**What to do:**
Beginning with the line that contains "See other events", print each line to the end of the data exactly. Omit the pictures.

**Records shown:**
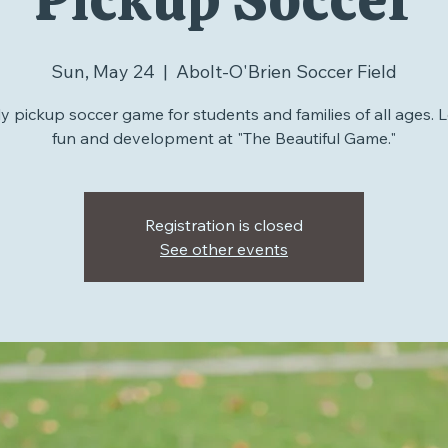
Pickup Soccer
Sun, May 24
  |  
Abolt-O'Brien Soccer Field
 pickup soccer game for students and families of all ages. L
fun and development at "The Beautiful Game."
Registration is closed
See other events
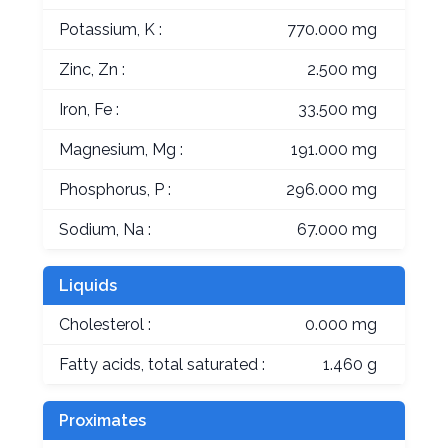
Potassium, K :
770.000 mg
Zinc, Zn :
2.500 mg
Iron, Fe :
33.500 mg
Magnesium, Mg :
191.000 mg
Phosphorus, P :
296.000 mg
Sodium, Na :
67.000 mg
Liquids
Cholesterol :
0.000 mg
Fatty acids, total saturated :
1.460 g
Proximates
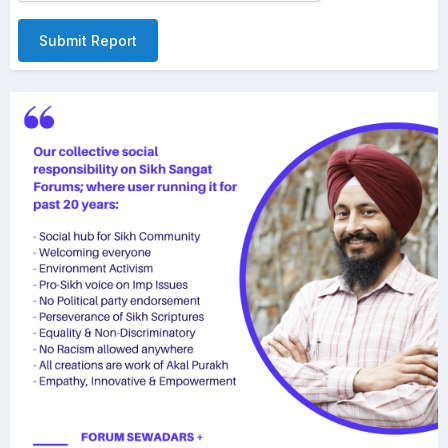
Submit Report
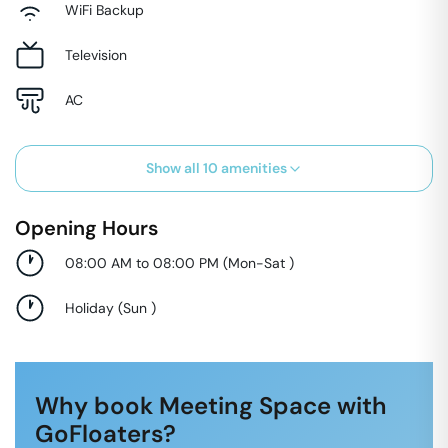
WiFi Backup
Television
AC
Show all
10
amenities
Opening Hours
08:00 AM to 08:00 PM
(
Mon-Sat
)
Holiday
(
Sun
)
Why book Meeting Space with
GoFloaters?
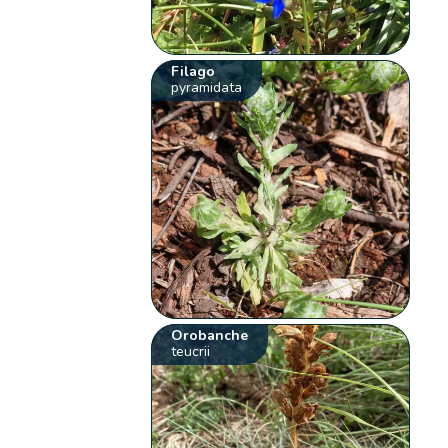
Filago
pyramidata
Orobanche
teucrii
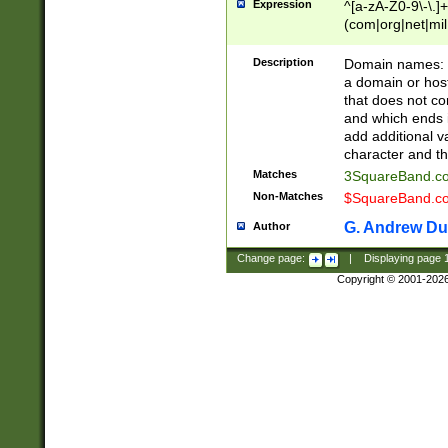
Expression
^[a-zA-Z0-9\-\.]+
(com|org|net|m
Description
Domain names: Th
a domain or hos
that does not co
and which ends in
add additional v
character and th
Matches
3SquareBand.
Non-Matches
$SquareBand.
G. Andrew Du
Author
Change page:
|
Displaying page
Copyright © 2001-202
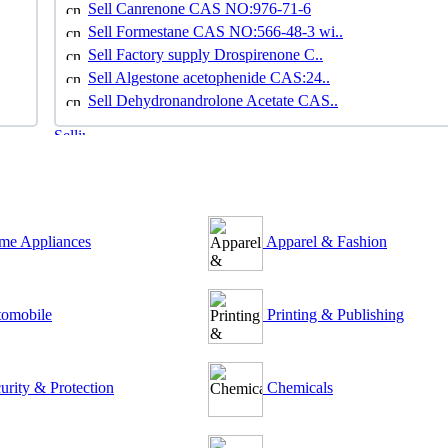
Sell Canrenone CAS NO:976-71-6
Sell Formestane CAS NO:566-48-3 wi..
Sell Factory supply Drospirenone C..
Sell Algestone acetophenide CAS:24..
Sell Dehydronandrolone Acetate CAS..
e Appliances
Apparel & Fashion
omobile
Printing & Publishing
urity & Protection
Chemicals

**Written solution:**
See other events
Potassium, K :
770.000 mg
Zinc, Zn :
2.500 mg
Iron, Fe :
33.500 mg
Magnesium, Mg :
191.000 mg
Phosphorus, P :
296.000 mg
Sodium, Na :
67.000 mg
Liquids
Cholesterol :
0.000 mg
Fatty acids, total saturated :
1.460 g
Proximates
Submit Report
WiFi Backup
Television
AC
Show all
10
amenities
Opening Hours
08:00 AM to 08:00 PM
(
Mon-Sat
)
Holiday
(
Sun
)
Why book Meeting Space with
GoFloaters?
Filago
pyramidata
Orobanche
teucrii
Expression
^[a-zA-Z0-9\-\.]+
(com|org|net|m
Description
Domain names: Th
a domain or hos
that does not co
and which ends in
add additional v
character and th
Matches
3SquareBand.
Non-Matches
$SquareBand.
G. Andrew Du
Author
Change page:
|
Displaying page
Copyright © 2001-202
Sell Canrenone CAS NO:976-71-6
Sell Formestane CAS NO:566-48-3 wi..
Sell Factory supply Drospirenone C..
Sell Algestone acetophenide CAS:24..
Sell Dehydronandrolone Acetate CAS..
e Appliances
Apparel & Fashion
omobile
Printing & Publishing
urity & Protection
Chemicals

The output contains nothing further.